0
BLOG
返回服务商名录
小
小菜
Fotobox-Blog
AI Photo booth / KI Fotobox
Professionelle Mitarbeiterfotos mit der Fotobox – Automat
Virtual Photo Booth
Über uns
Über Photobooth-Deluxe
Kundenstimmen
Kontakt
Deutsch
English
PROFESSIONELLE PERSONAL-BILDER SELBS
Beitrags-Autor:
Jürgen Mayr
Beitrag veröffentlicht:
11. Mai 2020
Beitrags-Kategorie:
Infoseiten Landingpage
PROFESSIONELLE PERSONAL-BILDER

==================================================

Type out the material again, matching every line.

0
BLOG
返回服务商名录
小
小菜
Fotobox-Blog
AI Photo booth / KI Fotobox
Professionelle Mitarbeiterfotos mit der Fotobox – Automat
Virtual Photo Booth
Über uns
Über Photobooth-Deluxe
Kundenstimmen
Kontakt
Deutsch
English
PROFESSIONELLE PERSONAL-BILDER SELBS
Beitrags-Autor:
Jürgen Mayr
Beitrag veröffentlicht:
11. Mai 2020
Beitrags-Kategorie:
Infoseiten Landingpage
PROFESSIONELLE PERSONAL-BILDER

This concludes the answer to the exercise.